PROBLEM DESCRIPTION: Retype every record exactly. Leave the pictures out.
== Segment start ==
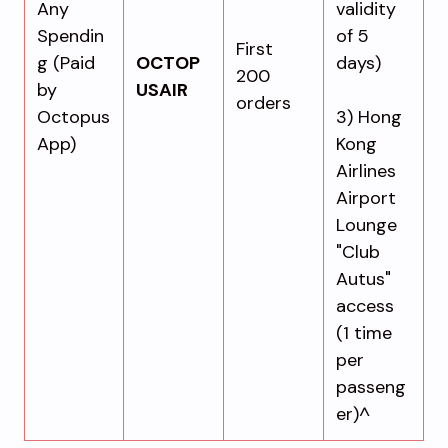
Any
validity
Spendin
of 5
First
g (Paid
OCTOP
days)
200
by
USAIR
orders
Octopus
3) Hong
App)
Kong
Airlines
Airport
Lounge
"Club
Autus"
access
(1 time
per
passeng
er)^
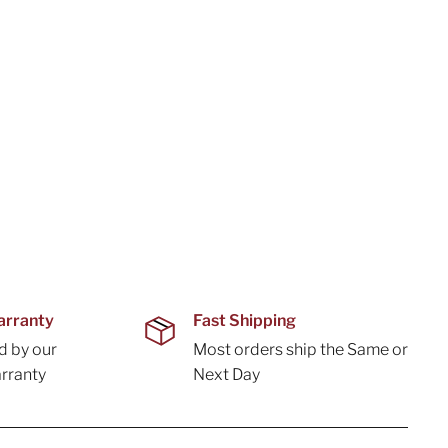
arranty
Fast Shipping
d by our
Most orders ship the Same or
rranty
Next Day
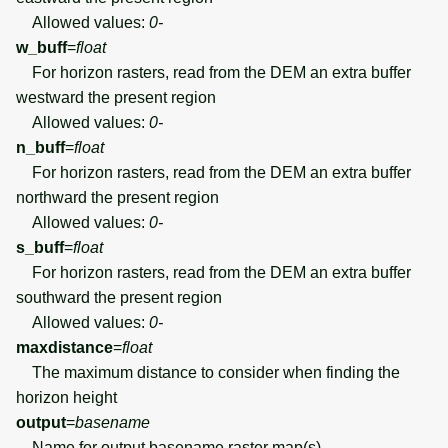
Allowed values:
0-
w_buff
=
float
For horizon rasters, read from the DEM an extra buffer
westward the present region
Allowed values:
0-
n_buff
=
float
For horizon rasters, read from the DEM an extra buffer
northward the present region
Allowed values:
0-
s_buff
=
float
For horizon rasters, read from the DEM an extra buffer
southward the present region
Allowed values:
0-
maxdistance
=
float
The maximum distance to consider when finding the
horizon height
output
=
basename
Name for output basename raster map(s)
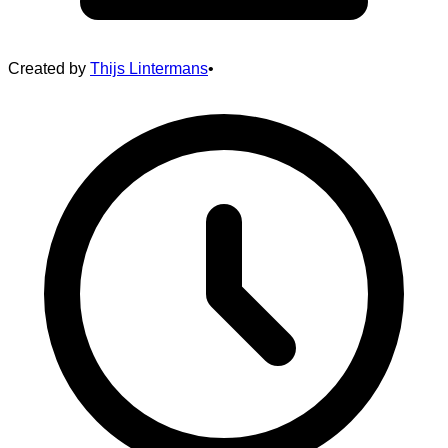
Created by
Thijs Lintermans
•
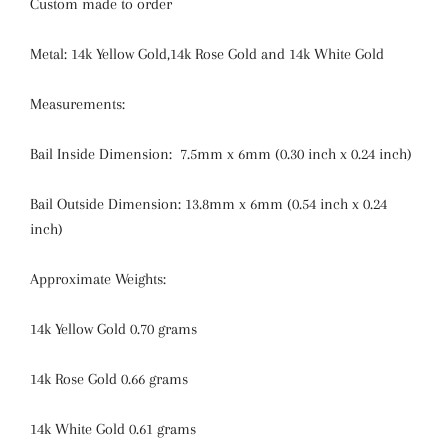
Custom made to order
Metal: 14k Yellow Gold,14k Rose Gold and 14k White Gold
Measurements:
Bail Inside Dimension:
7.5mm x 6mm (0.30 inch x 0.24 inch)
Bail Outside Dimension:
13.8mm x 6mm (0.54 inch x 0.24
inch)
Approximate Weights:
14k Yellow Gold 0.70 grams
14k Rose Gold 0.66 grams
14k White Gold 0.61 grams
== Segment end ==
ANSWER TO THE PROBLEM:
Any
validity
Spendin
of 5
First
g (Paid
OCTOP
days)
200
by
USAIR
orders
Octopus
3) Hong
App)
Kong
Airlines
Airport
Lounge
"Club
Autus"
access
(1 time
per
passeng
er)^
arranty
Fast Shipping
d by our
Most orders ship the Same or
rranty
Next Day
Allowed values:
0-
w_buff
=
float
For horizon rasters, read from the DEM an extra buffer
westward the present region
Allowed values:
0-
n_buff
=
float
For horizon rasters, read from the DEM an extra buffer
northward the present region
Allowed values:
0-
s_buff
=
float
For horizon rasters, read from the DEM an extra buffer
southward the present region
Allowed values:
0-
maxdistance
=
float
The maximum distance to consider when finding the
horizon height
output
=
basename
Name for output basename raster map(s)
Created by
Thijs Lintermans
•
Custom made to order
Metal: 14k Yellow Gold,14k Rose Gold and 14k White Gold
Measurements:
Bail Inside Dimension:
7.5mm x 6mm (0.30 inch x 0.24 inch)
Bail Outside Dimension:
13.8mm x 6mm (0.54 inch x 0.24
inch)
Approximate Weights:
14k Yellow Gold 0.70 grams
14k Rose Gold 0.66 grams
14k White Gold 0.61 grams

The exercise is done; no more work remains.